Dividend stocks are everywhere, but many just downright stink. In some cases, the business model is in serious jeopardy, or the dividend itself isn’t sustainable. In others, the dividend is so low, it’s not even worth the paper your dividend check is printed on. A solid dividend strikes the right balance of growth, value, and sustainability.
Today, and one day each week for the rest of the year, we’re going to look at one dividend-paying company that you can put in your portfolio for the long term without too much concern. This isn’t to say that these stocks don’t share the same macro risks that other companies have, but they are a step above your common grade of dividend stock. Check out last week’s selection.

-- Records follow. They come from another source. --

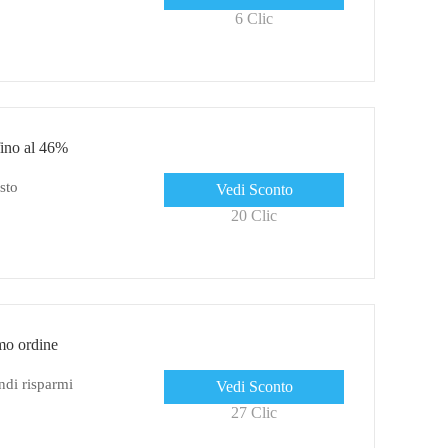
6 Clic
fino al 46%
sto
Vedi Sconto
20 Clic
mo ordine
ndi risparmi
Vedi Sconto
27 Clic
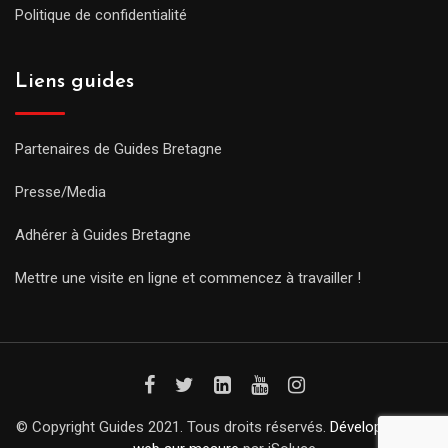
Politique de confidentialité
Liens guides
Partenaires de Guides Bretagne
Presse/Media
Adhérer à Guides Bretagne
Mettre une visite en ligne et commencez à travailler !
© Copyright Guides 2021. Tous droits réservés.
Développement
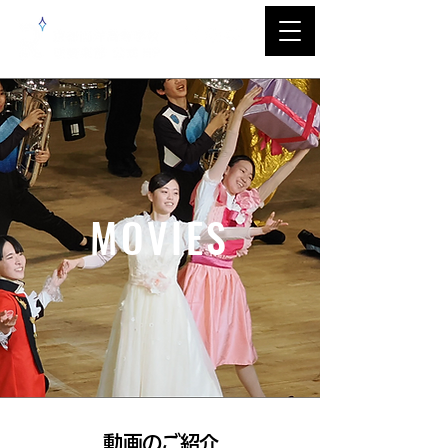
MOVIES
​動画のご紹介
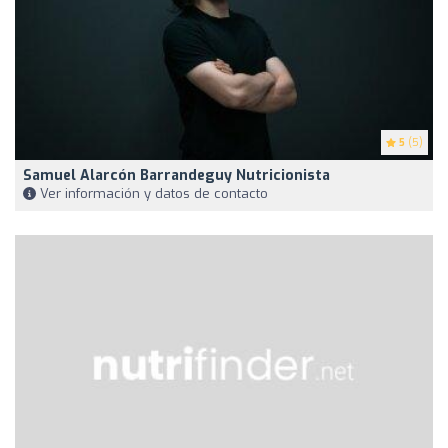
5
(5)
Samuel Alarcón Barrandeguy Nutricionista
Ver información y datos de contacto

This week, I’ll show you why handbag and accessories maker Coach, Inc. (NYSE:COH) could make for a smart play over the long run.
An ongoing retail fail
The retail environment over the past five years has been about as consistent as I am when I’m playing cricket while intoxicated. There have been ample reasons for consumers to go out and make purchases, including exceptionally low lending rates, which have greatly reduced the APR percentage consumers pay on their credit cards, and deep discounts from retailers that don’t want to sit on unwanted inventory. Conversely, consumer spending habits are still tepid at best because of the expectation for higher taxes and a still slow-growth environment rife with high unemployment rates.
This was the plight of handbag maker Coach, Inc. (NYSE:COH) over the past two quarters as it struggled to get U.S. consumers to buy its products, as consumers deferred to cheaper or promotional items. In its January quarter, Coach, Inc. (NYSE:COH) delivered just 1% North American sales growth while international sales gained by 12%. By comparison, Michael Kors Holdings Ltd (NYSE:KORS) delivered 41.4% global same-store sales growth in its February quarter as it rapidly expands its square footage and relies heavily on its affordable image.
However, I had cautioned investors shortly after Coach, Inc. (NYSE:COH)’s big miss that its weakness would likely be only temporary as it has numerous factors working in its favor. Based on its quarterly results earlier this week, which sent shares higher by double-digits, I’d say that it’s well on its way to remedying its short-term problems. Sales in the third quarter improved 7%, thanks largely to a 7% boost in North American sales, and a 40% catapult in sales from China.
How Coach is head and shoulders above its peers
One prime aspect that helps set Coach, Inc. (NYSE:COH) apart from its competitors is its unwillingness to tarnish its brand with discounting.